Hens Eating Their Own Eggs – Part Two

Hens Eating Their Own Eggs – Part Two

My hens are no longer eating their own eggs.   In the previous post on Hens Eating Their Eggs Again I outlined the steps I would take to prevent this carnivorous practice that my hens began to engage in.  It started after I had to lock them into the chicken area in the back during the growing season to keep them out of my vegetables and flowers beds.  So what have I discovered?

What I have found works the best for me is….. drum roll….  Gather the eggs early enough in the day before the hens become interested in them!  This one step will prevent 99% of the eggs from being cracked open and eaten.  This solution, however, works for me only because I don’t go to work until later in the day, and I have the time to go out to the coop a couple times before noon.   Unfortunately, this solution wouldn’t work for people who have to leave for work in the morning.   I know that some nesting beds can be designed to allow the eggs to tumble down into a protected area that the hens can’t access, but if you don’t have that particular design in your nesting beds, then what do you do?  Maybe try the hot mustard method and add a few wooden eggs to the beds?

For me the addition of the wooden eggs and golf balls didn’t help.  The hens still managed to tell them apart and pecked at their own eggs anyway.  Another thing I am doing in the morning is giving the chickens some vegetation from my garden to distract them and give them more nutrition now that the grass is so dry.  They love leaves from cabbage, kale, chard, lettuce, Brussels sprouts and anything juicy.  Other favorites are cucumbers, over sized zucchini,  melons, and really just anything they can peck at easily.  For a while there I was feeding them the sweet peas straight out of the pods, and they definitely love me for those treats!  They also love the blackberries growing in their area, but it sure does make their poop black, and I am hoping that the seeds in the poop don’t germinate into new blackberries throughout the yard.

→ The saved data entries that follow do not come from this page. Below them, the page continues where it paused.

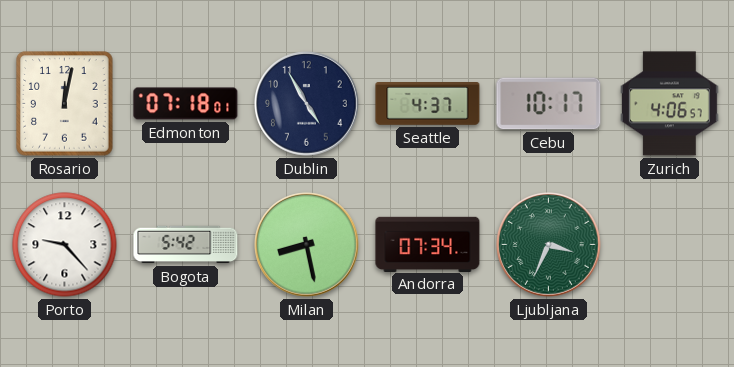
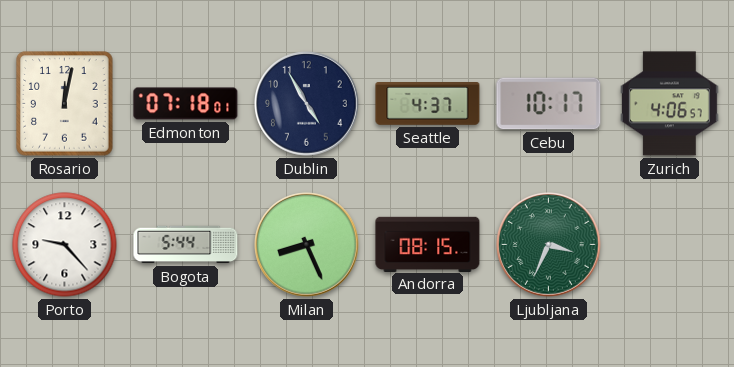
Bogota: 5:42 -> 5:44
Milan: 8:28 -> 8:26
Andorra: 07:34 -> 08:15
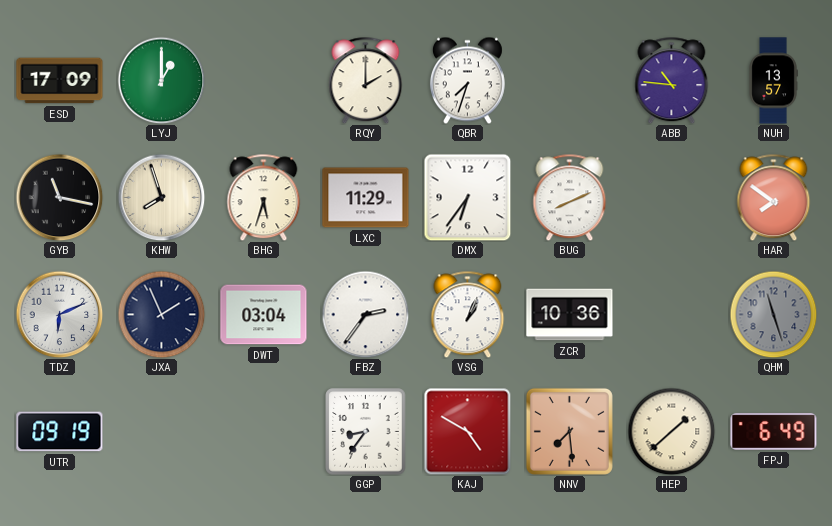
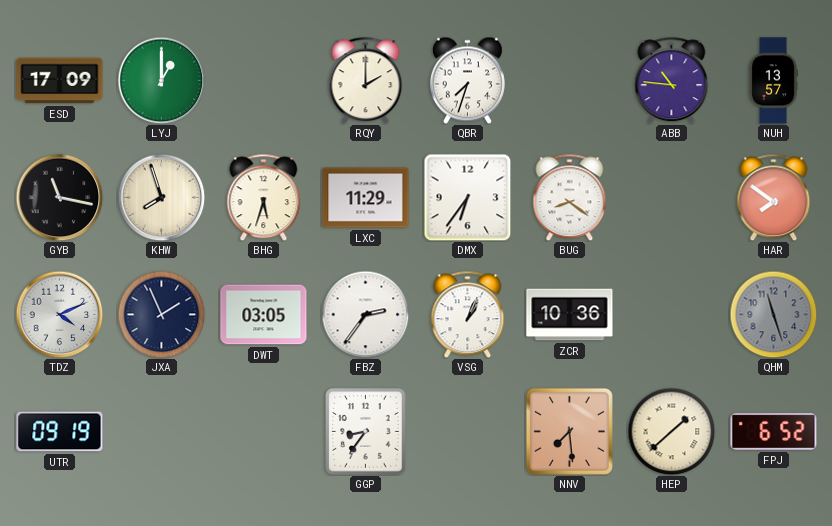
BUG: 8:11 -> 8:21
TDZ: 6:11 -> 4:11
DWT: 03:04 -> 03:05
KAJ: 4:50 -> none
FPJ: 6:49 -> 6:52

After going through this experience, I have come to understand my chickens better.  As I previously suspected, they were going back up into the hens house nesting beds to peck at their eggs not because they needed more to eat, or more calcium in their diet, but because they had nothing better to do.  When they were allowed to wander around the entire backyard, they would lay their eggs and then they couldn’t wait to get out to continue foraging for worms and bugs.  The smaller area just simply doesn’t provide enough worms, bugs and variety.  I feel bad for my hens that they have to be in jail during the growing season, but such is the life for urban chickens.  Once they get to go out into the larger yard again, they’ll quickly forget.

In the meantime, they are taunted by the younger hens who still get to wander around the larger yard.  Two hens seem to be the perfect number of chickens to allow in my yard without risking destruction to my vegetable and flower beds.   I probably won’t be clipping their wings as long as they can continue to jump over the fence and get back into their coop in the evenings.    Since the new hens are still being somewhat rejected and bullied by the older hens, I feel like they deserve the advantage of freedom to wander around my yard.

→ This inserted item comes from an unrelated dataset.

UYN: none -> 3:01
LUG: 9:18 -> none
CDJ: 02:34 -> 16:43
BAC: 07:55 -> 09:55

One thing for sure, I don’t want my older hens passing on bad habits to the younger ones.   I’m still wondering how it will go when the new hens start to lay their own eggs which will probably be sometime in late September.   Will the older hens respect their right to sit in the boxes?  If they continue to crack open eggs when they get the chance, will the new hens also start doing it?  It’s another observation waiting to be made in the life and times of urban chickens.

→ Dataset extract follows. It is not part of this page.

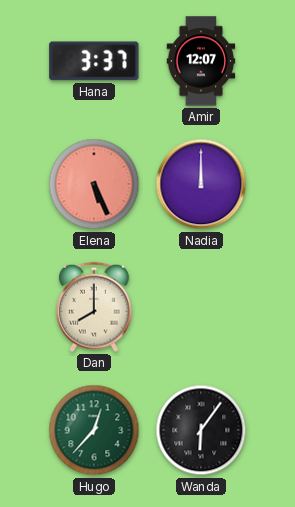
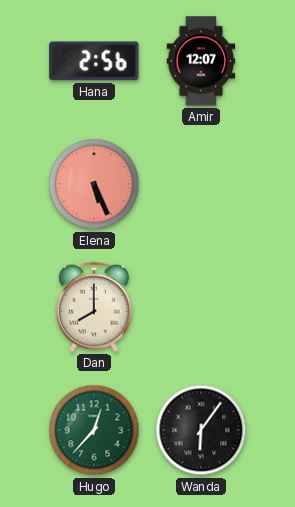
Hana: 3:37 -> 2:56
Nadia: 12:00 -> none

Introducing Chicks to the Flock

Introducing New Chicks to the Existing Flock

Not everyone has the options available to them to introduce new chicks to their existing urban flock in a way that will minimize bullying and henpecking by the older hens.  Fortunately, the method I used couldn’t have been more successful.  After what I had heard and read about, I expected the worst, and because of that I kept putting off the introduction.  Finally, when my two new chicks were about eleven weeks old I decided I couldn’t put it off any longer.   Before I put them into the back area with the older hens, however, I let them roam around my backyard freely. They would always head back to the rabbit hutch (now re- christened as the transitional chick hutch),  where they would snuggle up together for the night.  For several weeks they wandered around, and the older hens could see them through the wire fence.  They were a little curious and a bit vexed at seeing that the other chickens got to be outside in the yard while they were still cooped up.  I suspect that this slow introduction helped the older hens accept the existence of the new chickens, so when I finally put them into the back area with the older hens they practically ignored them.  After a couple days of allowing them in there to explore the new area during the day, I was then ready to make them stay in the hen house for the night.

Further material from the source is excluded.